--- PROBLEM STATEMENT ---
The lines to copy are those with "Sergipe" in them. Pull each one from the entries below.

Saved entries

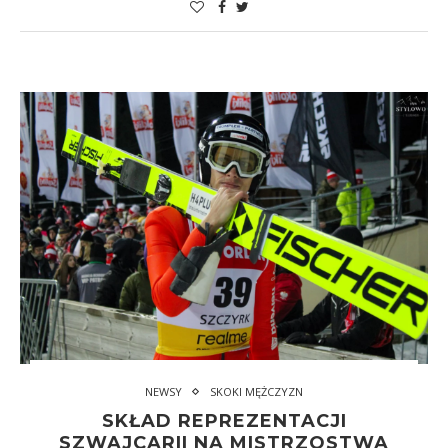
NEWSY
SKOKI MĘŻCZYZN
SKŁAD REPREZENTACJI
SZWAJCARII NA MISTRZOSTWA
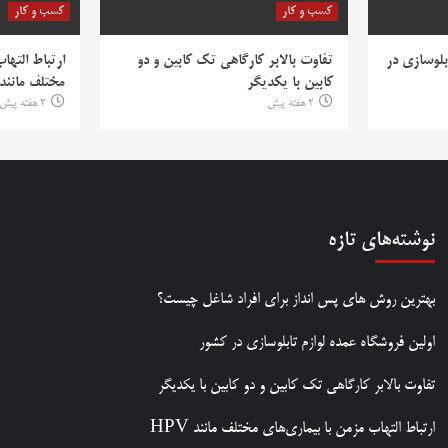
کسب و کار
کسب و کار
بلوسازی در
تفاوت بالابر کارگاهی تک کابین و دو
ارتباط التها
کابین با یکدیگر
مختلف مانند PV
2 هفته پیش
2 هفته پیش
نوشته‌های تازه
بهترین روش‌ های پس‌ انداز برای افراد شاغل چیست؟
اولین فروشگاه عمده لوازم تابلوسازی در کشور
تفاوت بالابر کارگاهی تک کابین و دو کابین با یکدیگر
ارتباط التهاب مزمن با بیماری‌های مختلف مانند HPV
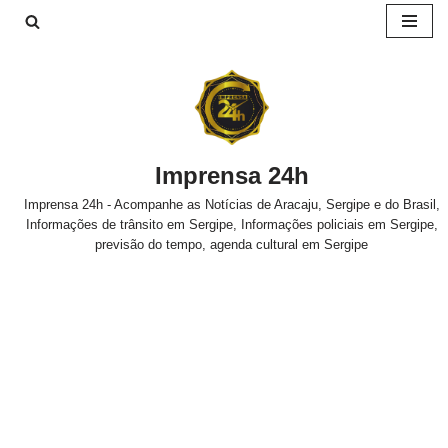
Pular
para
o
conteúdo
Imprensa 24h
Imprensa 24h - Acompanhe as Notícias de Aracaju, Sergipe e do Brasil,
Informações de trânsito em Sergipe, Informações policiais em Sergipe,
previsão do tempo, agenda cultural em Sergipe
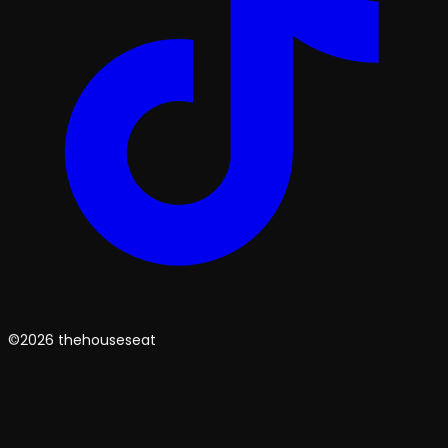
©2026 thehouseseat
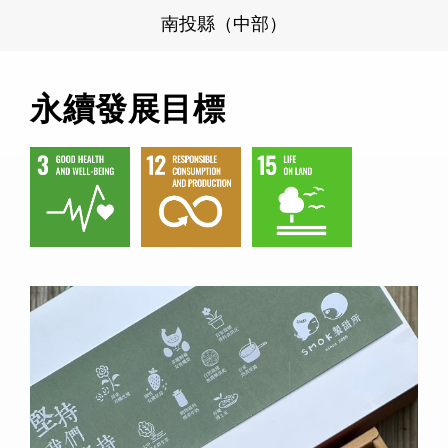
南投縣（中部）
永續發展目標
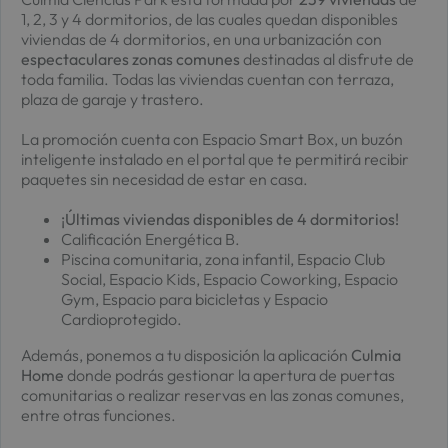
1, 2, 3 y 4 dormitorios, de las cuales quedan disponibles
viviendas de 4 dormitorios, en una urbanización con
espectaculares zonas comunes
destinadas al disfrute de
toda familia. Todas las viviendas cuentan con terraza,
plaza de garaje y trastero.
La promoción cuenta con Espacio Smart Box, un buzón
inteligente instalado en el portal que te permitirá recibir
paquetes sin necesidad de estar en casa.
¡Últimas viviendas disponibles de 4 dormitorios!
Calificación Energética B.
Piscina comunitaria, zona infantil, Espacio Club
Social, Espacio Kids, Espacio Coworking, Espacio
Gym, Espacio para bicicletas y Espacio
Cardioprotegido.
Además, ponemos a tu disposición la aplicación
Culmia
Home
donde podrás gestionar la apertura de puertas
comunitarias o realizar reservas en las zonas comunes,
entre otras funciones.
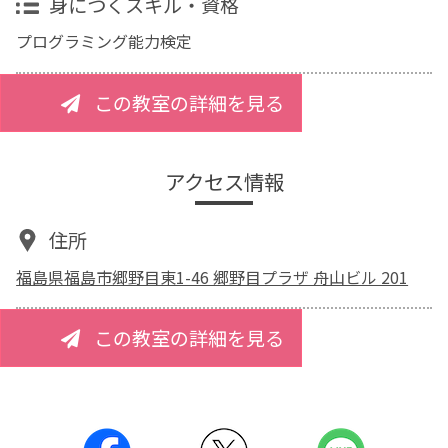
身につくスキル・資格
プログラミング能力検定
この教室の詳細を見る
アクセス情報
住所
福島県福島市郷野目東1-46 郷野目プラザ 舟山ビル 201
この教室の詳細を見る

--- OUTPUT BELOW ---
Imprensa 24h - Acompanhe as Notícias de Aracaju, Sergipe e do Brasil,
Informações de trânsito em Sergipe, Informações policiais em Sergipe,
previsão do tempo, agenda cultural em Sergipe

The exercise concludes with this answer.